The Photographers’ Gallery in London is one of my secret escapes. It always has excellent, thought provoking exhibitions, there’s a wonderful bookshop and a not-half-bad café.
During Photo London it had a special curators’ tour of the Chinese Photobook exhibition. The tour was jam-packed with overseas press and other visitors but when they went off to the next thing on their agenda I stayed for over an hour to gen up on my knowledge of China and photography via the incredible exhibits on display.
The exhibition came out of the book of the same name – a joint project between the legendary documentary photographer Martin Parr and Dutch photographer duo WassinkLundgren (Thijs groot Wassink and Ruben Lundgren). Martin Parr is well known for his collection of photobooks but when he decided to develop his knowledge of Chinese photobooks, he called on the help of Lundgren, then based in Beijing, to get him access to books that weren’t easily available to the non-Chinese resident. Rare books in China can be bought from flea markets and online auctions, but to buy from an online auction you need a Chinese bank account. Thus the process of compiling The Chinese Photobook book properly began.
The subsequent exhibition starts with books from the early 20th century documenting the colonisation of China and progresses to include the Sino-Japanese war, the Cultural Revolution and the emergence of modern China. The juxtapositions of similar books with very different political agendas is revealing and serves as a great storytelling device. But within that, some of the photography is just really compelling and the book designs elegant and timeless. There’s an image from a book called Front – Manchoukou, An Epic, which is the book version of a propaganda magazine published on behalf of the Japanese military on the founding of the puppet state Manchukuo. The book used the best photojournalists and graphic designers of the time to produce these high quality visuals which look just as fresh and dynamic today.
Towards the end of the exhibition, we get an insight into millennial China, from independent artists producing their own limited photobooks and from those documenting the shifting cultural landscape of the last decade of old-into-new China. Of these, I was intrigued by the story of French photographer Thomas Sauvin who discovered hundreds of old negatives in a recycling plant. He then made it his business to edit this unintentional documentary stash into a series of books that demonstrate twenty years of recent Chinese development. The loose themes (TVs and Fridges, Marilyn and Ronald, Leisure and Work…) serve to highlight the westernisation of contemporary China.
BELOW: The photography and design of this 1928 book, PEKING by German photographer Heinz Von Perckhammer is just stunning…

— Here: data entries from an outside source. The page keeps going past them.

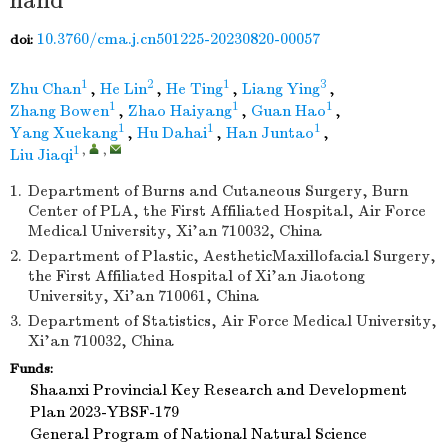
hand
10.3760/cma.j.cn501225-20230820-00057
doi:
1
2
1
3
Zhu Chan
,
He Lin
,
He Ting
,
Liang Ying
,
1
1
1
Zhang Bowen
,
Zhao Haiyang
,
Guan Hao
,
1
1
1
Yang Xuekang
,
Hu Dahai
,
Han Juntao
,
1
,
,
Liu Jiaqi
1.
Department of Burns and Cutaneous Surgery, Burn
Center of PLA, the First Affiliated Hospital, Air Force
Medical University, Xi'an 710032, China
2.
Department of Plastic, AestheticMaxillofacial Surgery,
the First Affiliated Hospital of Xi'an Jiaotong
University, Xi'an 710061, China
3.
Department of Statistics, Air Force Medical University,
Xi'an 710032, China
Funds:
Shaanxi Provincial Key Research and Development
Plan
2023-YBSF-179
General Program of National Natural Science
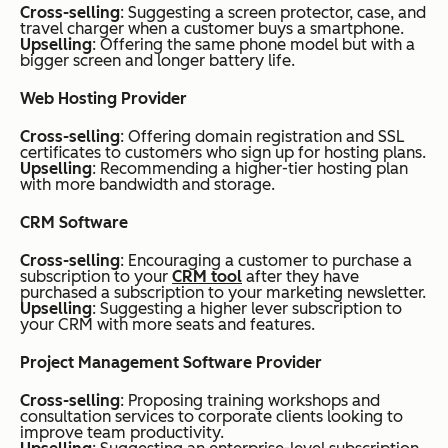
Cross-selling
: Suggesting a screen protector, case, and
travel charger when a customer buys a smartphone.
Upselling
: Offering the same phone model but with a
bigger screen and longer battery life.
​​Web Hosting Provider
Cross-selling
: Offering domain registration and SSL
certificates to customers who sign up for hosting plans.
Upselling
: Recommending a higher-tier hosting plan
with more bandwidth and storage.
CRM Software
Cross-selling
: Encouraging a customer to purchase a
subscription to your
CRM tool
after they have
purchased a subscription to your marketing newsletter.
Upselling
: Suggesting a higher lever subscription to
your CRM with more seats and features.
Project Management Software Provider
Cross-selling
: Proposing training workshops and
consultation services to corporate clients looking to
improve team productivity.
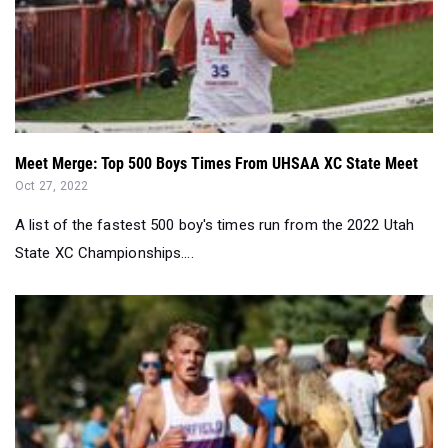
Meet Merge: Top 500 Boys Times From UHSAA XC State Meet
Oct 27, 2022
A list of the fastest 500 boy's times run from the 2022 Utah
State XC Championships....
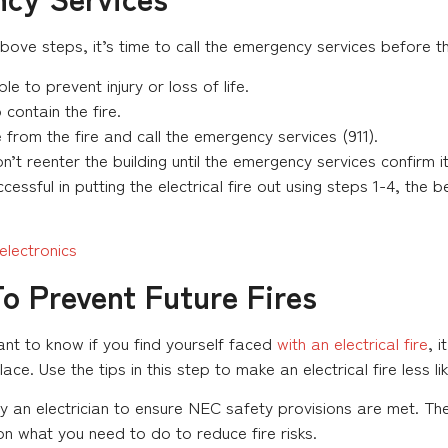
above steps, it’s time to call the emergency services before th
le to prevent injury or loss of life.
contain the fire.
from the fire and call the emergency services (911).
t reenter the building until the emergency services confirm i
essful in putting the electrical fire out using steps 1-4, the 
lectronics
To Prevent Future Fires
ant to know if you find yourself faced
with an electrical fire
, 
ce. Use the tips in this step to make an electrical fire less li
 an electrician to ensure NEC safety provisions are met. They
on what you need to do to reduce fire risks.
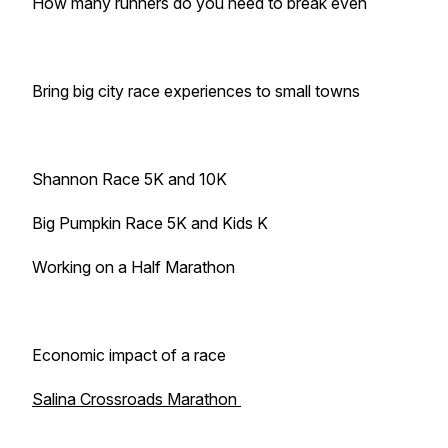
How many runners do you need to break even
Bring big city race experiences to small towns
Shannon Race 5K and 10K
Big Pumpkin Race 5K and Kids K
Working on a Half Marathon
Economic impact of a race
Salina Crossroads Marathon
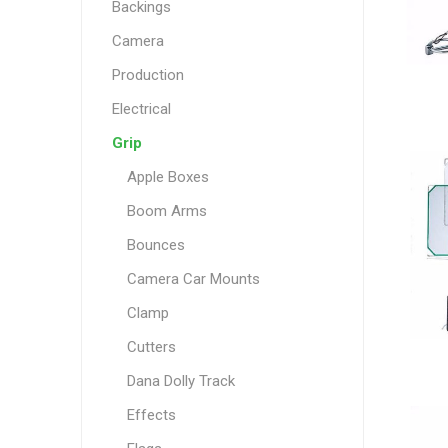
Backings
Camera
Production
Electrical
Grip
Apple Boxes
Boom Arms
Bounces
Camera Car Mounts
Clamp
Cutters
Dana Dolly Track
Effects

I love the cartoony, illustrative borders of this book layout
This was a real eye-opener, from the section called Manchuria and the Sino-Japanese War 1931-1947. Japanese and Chinese books are shown side by side, both presenting their own nation in the best light. The designs of the book are remarkably similar, but the contents couldn’t be more different…
BELOW: Here’s the image I mentioned from Front – Manchoukou, An Epic – the typography and layout remind me of something you might see on a Bruce Weber fashion shoot today
As you get into the Cultural Revolution years, you see the full scale of propagandist books. In this one, Mao’s vice chairman Lin Biao’s face is crudely obliterated from copies of books following an alleged attempted coup against Mao
Beautifully presented handmade books from modern day photographers and artists. This is a fairly recent development; independent artists just would not have had the authority to publish their own photobooks in China before
At the end of the exhibition, we get an insight into today’s China from the book Modern Times by the Taiwanese Patrick Tsai (below) and the publications of Thomas Sauvin’s Silvermine (bottom), presented in individual slipcases.
THE CHINESE PHOTOBOOK exhibition finishes on 5th July so do try to catch it if you’re interested in photography and history. And if you can’t make it, the book is definitely a worthwhile (if pricy) buy. All the info can be found on The Photographers’ Gallery website.